El hombre bala estaba tratando de dilucidar en dónde estaba, qué país, qué planeta. No estaba seguro de que estuviese en la Tierra, su periplo había sido vertiginoso y caótico, en el cual no alcanzó a distinguir nada más que formas borrosas y olores diluidos. Trató de hacer un mapa mental pero fue infructuoso. Concluyó que el lugar en dónde estaba no existía.

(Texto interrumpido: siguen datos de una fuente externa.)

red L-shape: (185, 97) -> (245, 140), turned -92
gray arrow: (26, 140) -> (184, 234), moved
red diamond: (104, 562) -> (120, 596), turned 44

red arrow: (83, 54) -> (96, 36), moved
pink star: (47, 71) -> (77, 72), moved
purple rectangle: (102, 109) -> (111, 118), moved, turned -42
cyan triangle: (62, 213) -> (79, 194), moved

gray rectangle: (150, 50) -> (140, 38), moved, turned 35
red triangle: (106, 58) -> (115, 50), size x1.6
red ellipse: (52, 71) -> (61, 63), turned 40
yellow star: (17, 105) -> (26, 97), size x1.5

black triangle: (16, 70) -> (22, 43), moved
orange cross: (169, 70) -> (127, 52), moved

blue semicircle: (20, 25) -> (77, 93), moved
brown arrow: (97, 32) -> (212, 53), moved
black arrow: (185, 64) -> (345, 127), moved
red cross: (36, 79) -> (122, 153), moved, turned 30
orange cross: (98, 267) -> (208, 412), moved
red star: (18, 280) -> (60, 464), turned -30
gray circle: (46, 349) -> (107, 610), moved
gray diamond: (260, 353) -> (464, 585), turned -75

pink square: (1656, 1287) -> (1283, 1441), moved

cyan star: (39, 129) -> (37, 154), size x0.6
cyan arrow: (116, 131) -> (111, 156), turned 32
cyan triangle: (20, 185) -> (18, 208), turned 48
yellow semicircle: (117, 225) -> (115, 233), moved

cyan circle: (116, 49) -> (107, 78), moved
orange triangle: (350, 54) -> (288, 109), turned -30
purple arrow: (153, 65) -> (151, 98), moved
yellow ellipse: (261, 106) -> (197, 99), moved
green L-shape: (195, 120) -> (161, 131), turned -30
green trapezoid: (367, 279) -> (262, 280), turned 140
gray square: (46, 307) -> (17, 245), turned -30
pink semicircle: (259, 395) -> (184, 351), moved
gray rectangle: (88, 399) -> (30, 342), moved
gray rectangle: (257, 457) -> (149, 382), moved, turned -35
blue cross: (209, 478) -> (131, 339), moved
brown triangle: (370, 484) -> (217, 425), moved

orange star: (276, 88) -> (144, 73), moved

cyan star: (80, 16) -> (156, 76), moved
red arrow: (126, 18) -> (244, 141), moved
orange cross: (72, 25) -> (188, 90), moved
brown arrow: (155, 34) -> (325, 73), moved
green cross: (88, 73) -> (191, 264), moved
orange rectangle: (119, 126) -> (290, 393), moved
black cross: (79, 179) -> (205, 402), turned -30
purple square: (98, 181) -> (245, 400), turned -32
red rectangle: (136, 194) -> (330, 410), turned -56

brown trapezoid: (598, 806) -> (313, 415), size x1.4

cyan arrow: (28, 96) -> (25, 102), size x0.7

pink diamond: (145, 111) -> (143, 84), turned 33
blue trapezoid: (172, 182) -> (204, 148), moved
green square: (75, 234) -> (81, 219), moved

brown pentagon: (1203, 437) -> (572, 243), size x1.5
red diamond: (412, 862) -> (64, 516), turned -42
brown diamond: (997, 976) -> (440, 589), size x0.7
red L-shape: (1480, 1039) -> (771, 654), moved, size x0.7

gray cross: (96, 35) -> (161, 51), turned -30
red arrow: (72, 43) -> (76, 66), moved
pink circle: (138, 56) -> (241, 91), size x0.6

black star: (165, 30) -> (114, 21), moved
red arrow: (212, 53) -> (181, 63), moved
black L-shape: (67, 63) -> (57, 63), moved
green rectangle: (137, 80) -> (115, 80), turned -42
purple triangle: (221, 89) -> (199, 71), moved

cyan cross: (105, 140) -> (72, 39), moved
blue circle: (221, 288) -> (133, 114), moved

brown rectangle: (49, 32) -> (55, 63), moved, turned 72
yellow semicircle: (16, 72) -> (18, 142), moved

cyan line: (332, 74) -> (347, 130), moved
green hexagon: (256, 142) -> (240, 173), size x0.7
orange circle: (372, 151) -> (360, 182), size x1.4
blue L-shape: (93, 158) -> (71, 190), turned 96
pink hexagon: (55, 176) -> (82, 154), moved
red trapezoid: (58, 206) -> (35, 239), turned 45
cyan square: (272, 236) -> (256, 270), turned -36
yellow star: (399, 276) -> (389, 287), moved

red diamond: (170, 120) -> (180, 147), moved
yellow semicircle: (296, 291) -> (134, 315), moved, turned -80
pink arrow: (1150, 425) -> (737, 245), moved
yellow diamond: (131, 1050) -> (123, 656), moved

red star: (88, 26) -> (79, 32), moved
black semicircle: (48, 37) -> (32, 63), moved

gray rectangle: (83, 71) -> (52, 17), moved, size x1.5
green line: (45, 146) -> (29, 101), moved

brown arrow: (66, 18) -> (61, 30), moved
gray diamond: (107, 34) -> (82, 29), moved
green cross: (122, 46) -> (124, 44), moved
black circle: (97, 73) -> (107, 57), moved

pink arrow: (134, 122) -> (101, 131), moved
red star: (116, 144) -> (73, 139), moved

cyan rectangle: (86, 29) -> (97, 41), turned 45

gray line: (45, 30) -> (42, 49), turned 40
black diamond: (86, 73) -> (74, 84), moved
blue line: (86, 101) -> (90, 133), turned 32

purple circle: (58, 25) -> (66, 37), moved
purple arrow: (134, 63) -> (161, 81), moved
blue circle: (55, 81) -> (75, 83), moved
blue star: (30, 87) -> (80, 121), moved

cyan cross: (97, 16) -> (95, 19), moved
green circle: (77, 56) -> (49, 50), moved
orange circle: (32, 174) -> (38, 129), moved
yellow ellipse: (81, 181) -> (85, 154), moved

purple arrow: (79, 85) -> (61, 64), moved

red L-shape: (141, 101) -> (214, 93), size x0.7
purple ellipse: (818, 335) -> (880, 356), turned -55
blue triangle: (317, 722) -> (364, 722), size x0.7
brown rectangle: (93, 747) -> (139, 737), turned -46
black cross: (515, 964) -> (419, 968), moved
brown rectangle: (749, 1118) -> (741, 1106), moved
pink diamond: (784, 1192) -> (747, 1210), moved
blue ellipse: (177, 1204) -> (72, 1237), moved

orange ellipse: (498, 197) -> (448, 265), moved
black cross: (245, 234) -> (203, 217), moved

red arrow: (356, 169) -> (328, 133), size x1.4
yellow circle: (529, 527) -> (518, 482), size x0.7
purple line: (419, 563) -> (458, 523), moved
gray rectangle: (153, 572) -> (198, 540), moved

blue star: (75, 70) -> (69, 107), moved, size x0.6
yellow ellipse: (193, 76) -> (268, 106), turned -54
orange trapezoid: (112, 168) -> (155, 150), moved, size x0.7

A Renato Barrancas unos celos asesinos lo tomaron de las solapas y lo zamarrearon, increpó con la mirada a Natalia. Muy pocas veces habían cruzado palabra, ya sea por la tosquedad de ella o por la timidez de él. Barrancas tenía entre ceja y ceja el casamiento, se lo había propuesto mentalmente mil veces, confiando de que la mujer dominaba la telepatía, pero ella nunca le contestó. Renato Barrancas tenía la intuición certera de que sería una fiesta que duraría tres días, costosa, ruidosa y orgiástica. Estaba enfurecido, sacó sus guantes de cuero, inservibles en el trópico, y le dio una bofetada a Iván. El duelo estaba declarado. A pesar de las diferencias culturales Iván comprendió inmediatamente la acción, pero no el motivo, intentó explicar que estaba perdido, pero solo logró negativas de Renato.
Natalia siguió mirando a la nada, un poco más allá del mar.